Saving a Giant Lafree

SaxMan

Pedelecer
Jun 27, 2013
35
5
Except for the motor covers, which were very rusty, the bike is now complete. I'm not sure why Giant made these parts from metal when plastic literally abounds on this bike. Even without the covers, the bike is ready to begin test rides.

On a quick spin up and down the driveway, I found the bikes pedelec character is still very present: This bike needs you to pedal to get it going, with the motor providing additional assist. At this point, it doesn't seem capable of running solely on its motor (well, not very fast or very well), but the test rides will definitely reveal more of its character.
 

flecc

Member
Oct 25, 2006
52,763
30,349
It always had the reputation of being on the slow side so I'm not surprised at what you've found at present. Most e-bikes were like this in the 1990s and this design dates from 1999.
 

SaxMan

Pedelecer
Jun 27, 2013
35
5
I took the bike out for its first genuine test ride this evening. There are a few adjustments that I'm going to need to make, but overall a successful ride. The bike is definitely not as fast as I had thought it was going to be. In fact, over the same course that I rode tonight, I am faster on a conventional bike.
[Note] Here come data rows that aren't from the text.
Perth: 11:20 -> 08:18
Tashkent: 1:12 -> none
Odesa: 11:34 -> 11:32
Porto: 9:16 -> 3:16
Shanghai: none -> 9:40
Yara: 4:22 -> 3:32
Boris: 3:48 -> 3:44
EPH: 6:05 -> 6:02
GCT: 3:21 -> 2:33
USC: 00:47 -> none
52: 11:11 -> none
However, the reason for this bike's restoration is not to go fast, but for patrol and observation. It has very stable and predictable ride qualities with a nice upright riding position. Its lack of speed means it can operate alongside patrollers on regular bikes. In short, it is the perfect platform for volunteer patrol role.

I found the bike was capable of about 15 mph on level ground. The best I could get on a downhill was about 24 mph. It is a slug on the uphills. It will climb without pedal assist, although very, very slowly. It definitely prefers to be pedal assisted than running on motor alone.
 

103Alex1

Esteemed Pedelecer
Sep 29, 2012
2,228
67
Nice restoration. Can I ask ... what did you use to remove the corrosion on the seat tube ? There's a 10-year old bike in the garage which was only ever ridden for less than a mile, and the only thing wrong with it is some corrosion on the handlebars which looks a bit like the stuff on your photo.
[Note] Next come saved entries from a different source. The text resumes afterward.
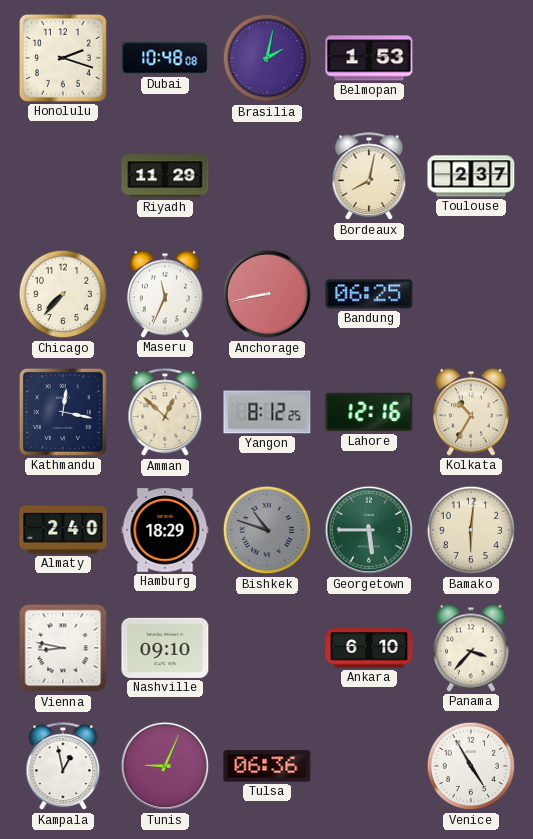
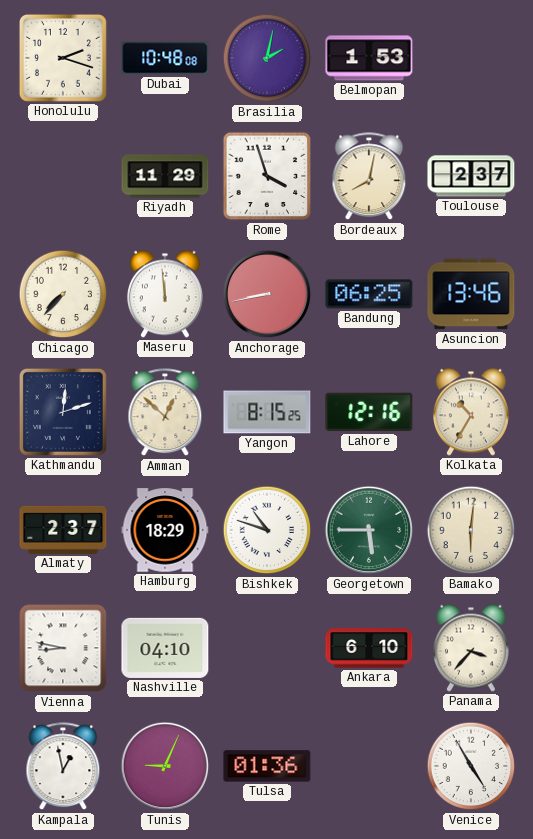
Rome: none -> 3:57
Maseru: 11:34 -> 11:59
Asuncion: none -> 13:46
Kathmandu: 12:17 -> 12:12
Yangon: 8:12 -> 8:15
Almaty: 2:40 -> 2:37
Bishkek dial: grey -> white
Nashville: 09:10 -> 04:10
Tulsa: 06:36 -> 01:36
I'm not after spending any money on it before it gets sold off (only a small womens' mountain bike which no-one here is going to ride) but would be nice to get it looking in mint condition.
 

SaxMan

Pedelecer
Jun 27, 2013
35
5
Nice restoration. Can I ask ... what did you use to remove the corrosion on the seat tube ? There's a 10-year old bike in the garage which was only ever ridden for less than a mile, and the only thing wrong with it is some corrosion on the handlebars which looks a bit like the stuff on your photo.
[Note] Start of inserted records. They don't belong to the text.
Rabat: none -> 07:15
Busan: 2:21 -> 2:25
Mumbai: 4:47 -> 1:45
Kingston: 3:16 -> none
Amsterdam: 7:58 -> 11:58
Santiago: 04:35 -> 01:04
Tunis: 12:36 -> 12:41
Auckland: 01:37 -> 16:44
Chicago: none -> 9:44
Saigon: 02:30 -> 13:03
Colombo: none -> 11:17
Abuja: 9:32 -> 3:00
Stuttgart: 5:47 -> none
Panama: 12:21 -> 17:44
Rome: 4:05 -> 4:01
I'm not after spending any money on it before it gets sold off (only a small womens' mountain bike which no-one here is going to ride) but would be nice to get it looking in mint condition.
I use 3M sanding blocks. I try to get away with the least aggressive grit that will still take off the rust. On the seat tube, I was using 600 - 1000 grit. On the handlebars and stem, I had to use more aggressive 120 / 240 grit. The motor covers, which are the last thing that need to be restored, I've actually had to go to 60 grit. Once you do get the rust off, you then go over the surface with progressively finer grit to smooth out the scratches. I usually stop at 1200 grit. For tough to reach areas, I will use a Dremel with grinding stone at the lowest rpms.
 

jackhandy

Esteemed Pedelecer
May 20, 2012
1,820
323
the Cornish Alps
The old guys, in my motorcycling days in the 1970's, used a milk bottle top & spit to shift light surface rust from chrome:

I guess aluwilliam foil should do it.
 

flecc

Member
Oct 25, 2006
52,763
30,349
For me various grades of wire wool work for light rust removal, and if it's light enough rust, the wire wool pads marketed as Brillo which incorporate soap are excellent with a little water to produce a good finish.
 

SaxMan

Pedelecer
Jun 27, 2013
35
5
Second test ride this evening went much smoother. I put the bike up some of the steepest hills in our area (I live in a fairly undulating section of piedmont). The bike made it up the hills with pedal input, as a pedelec should. The pace was fairly slow on the hills, but the amount of human effort to help the motor was manageable. I didn't even work up a sweat. About the only thing left to test is the battery life.
 

SaxMan

Pedelecer
Jun 27, 2013
35
5
Test rides are continuing and the bike continues to perform satisfactorily. I'm watching the battery voltage. Even though I'm only at 23 volts (from a start of 25.6) the bike does feel slower (and it's already a bit of a lead sled). How far down could I / should I let the batteries go in terms of voltage before a recharge?
 

flecc

Member
Oct 25, 2006
52,763
30,349
Lead acid batteries like "cycling", i.e. charging frequently, but that said don't worry about using all the available current. Due to a phenomenon called the Peukert effect, the batteries can only supply a proportion of their content at the high discharge rates of e-bikes. So you can run until it cuts out, but the battery will still have up to half it's content that could be used more gently such as in lighting a couple of bulbs for example. Therefore running to cut-off won't harm it.
 

SaxMan

Pedelecer
Jun 27, 2013
35
5
After a long, cold and unusually snowy winter in the Washington, D.C. area, the LaFree finally saw its service debut with the Maryland-National Capital Park Police this past weekend during Volunteer Bike Training. It's proven to be a steady and predictable mount, if a bit sluggish due to its heft.

Here it is being put through its paces in the cone courses:

IMG_20140323_113133_287a
by onyxsax, on Flickr


IMG_20140323_113250_927a
by onyxsax, on Flickr

Next step is actual field work. It will be used for a large community detail at one of our regional parks in two weeks.